Your instructions:
Copy nothing but the lines below, from the one with "Anticonceptie - eenfase" through the one with "Настоящие керамзитоблоки стеновые", exactly as written; no pictures should appear.

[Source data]
= = = =

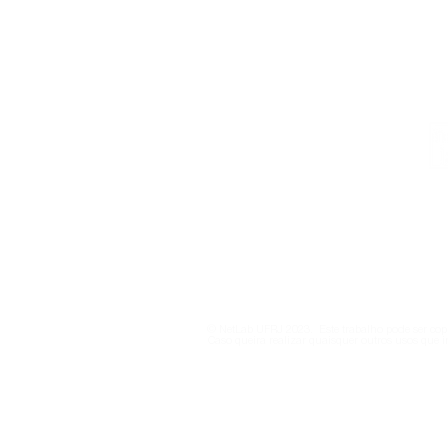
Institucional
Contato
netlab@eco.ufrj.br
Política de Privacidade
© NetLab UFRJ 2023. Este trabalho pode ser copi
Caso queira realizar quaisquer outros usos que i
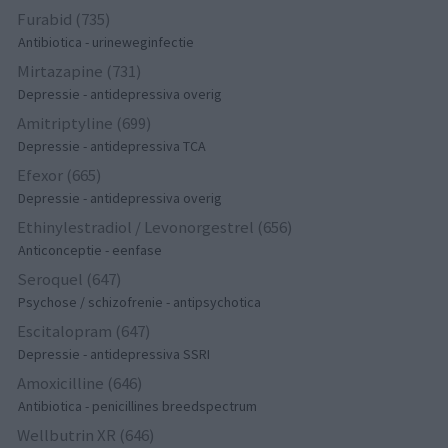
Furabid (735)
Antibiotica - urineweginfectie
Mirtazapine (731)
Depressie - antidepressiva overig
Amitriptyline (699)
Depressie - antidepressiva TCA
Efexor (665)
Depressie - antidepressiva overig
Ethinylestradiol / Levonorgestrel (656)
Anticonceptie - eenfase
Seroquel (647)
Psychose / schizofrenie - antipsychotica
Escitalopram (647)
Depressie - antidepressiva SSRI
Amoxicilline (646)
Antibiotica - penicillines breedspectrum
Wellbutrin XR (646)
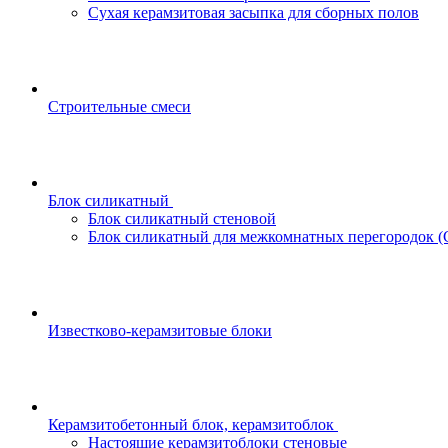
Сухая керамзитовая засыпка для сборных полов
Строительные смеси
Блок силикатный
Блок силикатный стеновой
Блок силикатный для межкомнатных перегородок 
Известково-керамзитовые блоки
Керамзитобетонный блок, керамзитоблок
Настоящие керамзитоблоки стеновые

= = = =

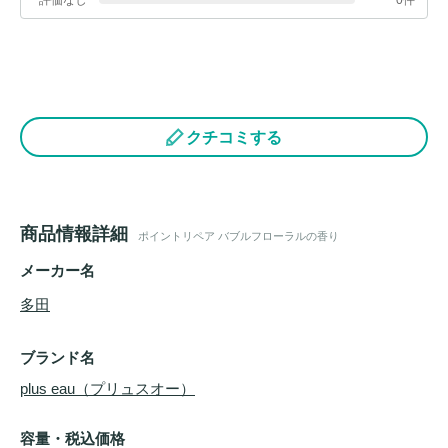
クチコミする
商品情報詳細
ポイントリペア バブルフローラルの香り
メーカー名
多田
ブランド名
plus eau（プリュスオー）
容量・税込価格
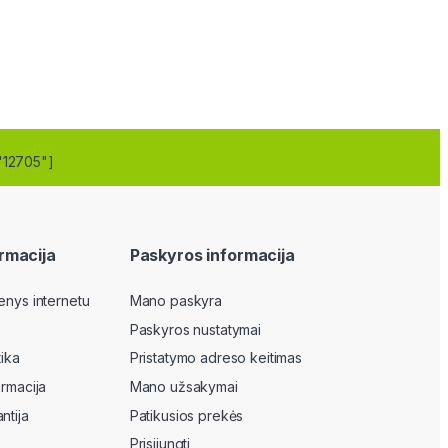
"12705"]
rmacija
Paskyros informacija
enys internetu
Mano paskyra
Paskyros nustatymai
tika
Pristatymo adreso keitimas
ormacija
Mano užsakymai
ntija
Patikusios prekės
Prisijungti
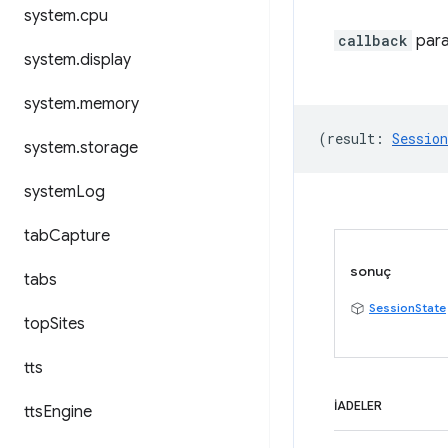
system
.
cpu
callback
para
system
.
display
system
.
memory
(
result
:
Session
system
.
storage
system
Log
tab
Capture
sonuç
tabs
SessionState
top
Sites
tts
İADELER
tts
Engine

= = = =

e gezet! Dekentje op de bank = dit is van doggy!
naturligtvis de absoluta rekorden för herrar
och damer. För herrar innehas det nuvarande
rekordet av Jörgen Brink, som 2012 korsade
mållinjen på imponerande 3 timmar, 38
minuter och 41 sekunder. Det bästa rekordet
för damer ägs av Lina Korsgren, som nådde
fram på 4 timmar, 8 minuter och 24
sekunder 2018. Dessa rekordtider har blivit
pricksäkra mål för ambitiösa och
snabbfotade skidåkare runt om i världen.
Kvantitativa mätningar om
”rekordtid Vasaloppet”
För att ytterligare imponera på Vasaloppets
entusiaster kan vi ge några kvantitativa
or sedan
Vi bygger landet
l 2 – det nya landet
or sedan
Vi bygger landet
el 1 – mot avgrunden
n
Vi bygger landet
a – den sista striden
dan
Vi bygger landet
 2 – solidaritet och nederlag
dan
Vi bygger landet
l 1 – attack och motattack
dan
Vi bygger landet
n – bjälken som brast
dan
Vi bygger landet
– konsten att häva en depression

= = = =

Your response:
Anticonceptie - eenfase
Seroquel (647)
Psychose / schizofrenie - antipsychotica
Escitalopram (647)
Depressie - antidepressiva SSRI
Amoxicilline (646)
Antibiotica - penicillines breedspectrum
Wellbutrin XR (646)
Сухая керамзитовая засыпка для сборных полов
Строительные смеси
Блок силикатный
Блок силикатный стеновой
Блок силикатный для межкомнатных перегородок 
Известково-керамзитовые блоки
Керамзитобетонный блок, керамзитоблок
Настоящие керамзитоблоки стеновые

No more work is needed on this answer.